The play was built around 4 characters: aggressor, victim, witness and society, common in the 7 action areas. The play was performed in Spanish, Basque and Arabic and, at some points, up to 9 of their mother tongues were used.
The project was developed between January and December 2021. The project can be seen at: https://bit.ly/3K9m3y
Key objectives for sustainability
"Gazte Hiria/Ciudad Joven" is a socially sustainable project (it favours interculturality and inclusion), environmentally sustainable (from a coherent and balanced urban perspective as well as by respecting and caring for the habitat) economically (a viable, replicable project that favours the development of skills for the integration of young people) and culturally (since, in line with the United Nations UCLG Agenda 21 for Culture, we consider culture the driving force of this project, as the fourth pillar of sustainable development).

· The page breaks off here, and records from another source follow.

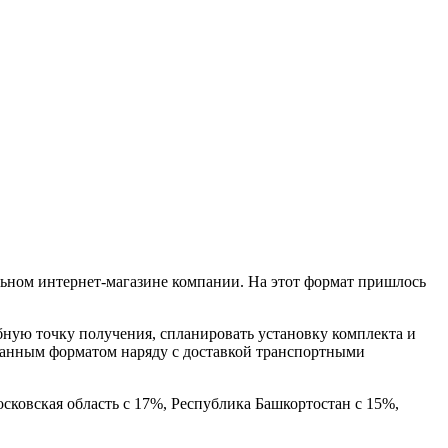
ьном интернет-магазине компании. На этот формат пришлось
бную точку получения, спланировать установку комплекта и
ованным форматом наряду с доставкой транспортными
осковская область с 17%, Республика Башкортостан с 15%,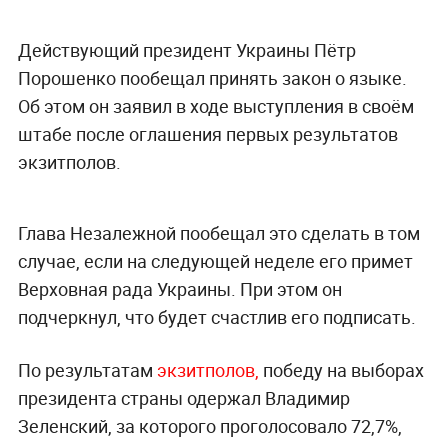
Действующий президент Украины Пётр
Порошенко пообещал принять закон о языке.
Об этом он заявил в ходе выступления в своём
штабе после оглашения первых результатов
экзитполов.
Глава Незалежной пообещал это сделать в том
случае, если на следующей неделе его примет
Верховная рада Украины. При этом он
подчеркнул, что будет счастлив его подписать.
По результатам
экзитполов,
победу на выборах
президента страны одержал Владимир
Зеленский, за которого проголосовало 72,7%,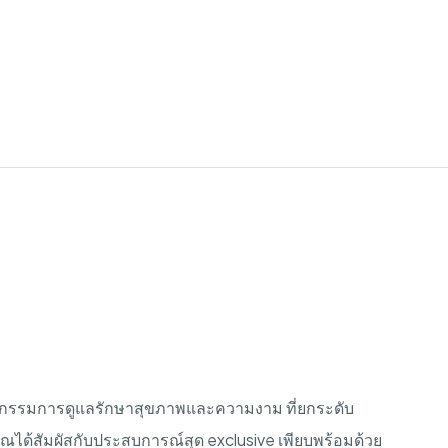
ัตกรรมการดูแลรักษาสุขภาพและความงาม
ที่ยกระดับ
ุณได้สัมผัสกับประสบการณ์สุด
exclusive
เพียบพร้อมด้วย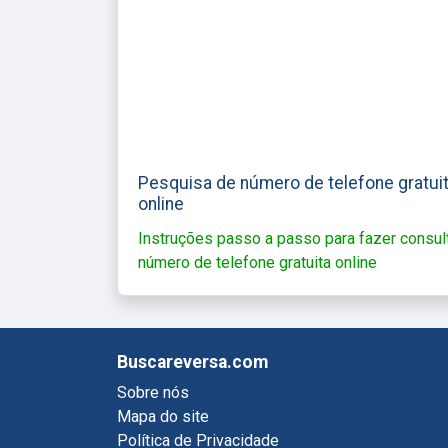
Pesquisa de número de telefone gratui
online
Instruções passo a passo para fazer consul
número de telefone gratuita online
Buscareversa.com
Sobre nós
Mapa do site
Política de Privacidade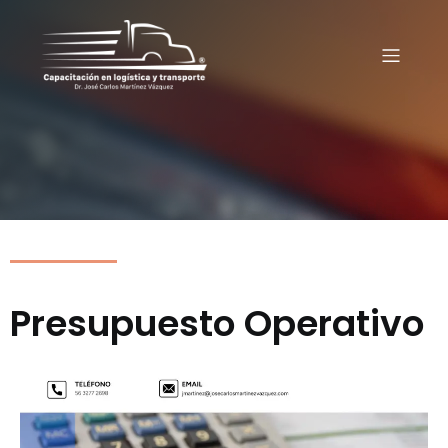
Presupuesto Operativo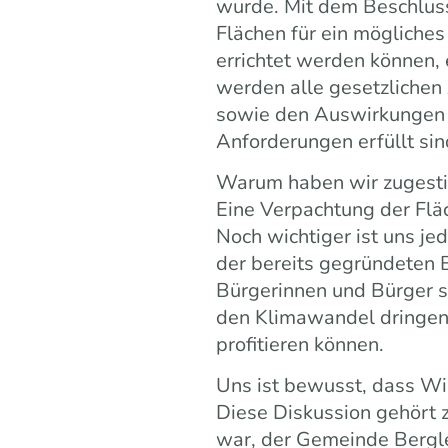
wurde. Mit dem Beschluss
Flächen für ein mögliches
errichtet werden können,
werden alle gesetzlichen
sowie den Auswirkungen 
Anforderungen erfüllt si
Warum haben wir zugesti
Eine Verpachtung der Flä
Noch wichtiger ist uns je
der bereits gegründeten 
Bürgerinnen und Bürger si
den Klimawandel dringen
profitieren können.
Uns ist bewusst, dass Wi
Diese Diskussion gehört z
war, der Gemeinde Bergle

Vitoria-Gasteiz (Basque Country) is divided into 10 zones which we have worked with in "Gazte Hiria/Ciudad Joven". These offer all the basic facilities (education, health, sports, commerce and leisure) but, at the same time, there are few relationships between neighbourhoods, especially among young people and teenagers who narrow their relationships to their immediate urban environment. In addition, the arrival of migrants from different parts of the world (different cultures, religions, races, ethnicities, languages...) has created ghetto neighbourhoods where these people are gathered, given their lack of economic resources. This extends to the second generation who, at a family level, relate to people of their same origin and at a social level only ever meet with others at school, but without interacting with each other. For this reason, we have worked on their skill sets in order to achieve some of the Sustainable Development Goals, especially those that have more to do with inclusion. Fundamentally on SDG 10, Reducing Inequalities, because it can be leveraged to achieve SDG 8 (Decent Work and Economic Growth), which will be the one that will make it possible to achieve SDG 1 (End Poverty). In addition, we have also focused on SDG 3 (Health and Wellbeing), SDG 4 (Quality Education) and SDG 5 (Gender Equality).
Key objectives for aesthetics and quality
In addition to the youth’s definition of the 7 action areas and their training in them, the use of artistic and cultural tools throughout the process has achieved objectives related to beauty and experience. We have helped these young people create a very special bond that has crossed the barriers that separated them until now. We wanted people who feel different to work together: Moroccans with Algerians, Spanish with Latinos, Germans with Portuguese, Sub-Saharans with Romany. In short, tackling difference from difference itself and making culture a means of social inclusion.
On the other hand, they have learned that creativity and the arts prove useful beyond just "having fun", that they are also working tools that achieve results. Thus, they have incorporated creative thinking into problem solving.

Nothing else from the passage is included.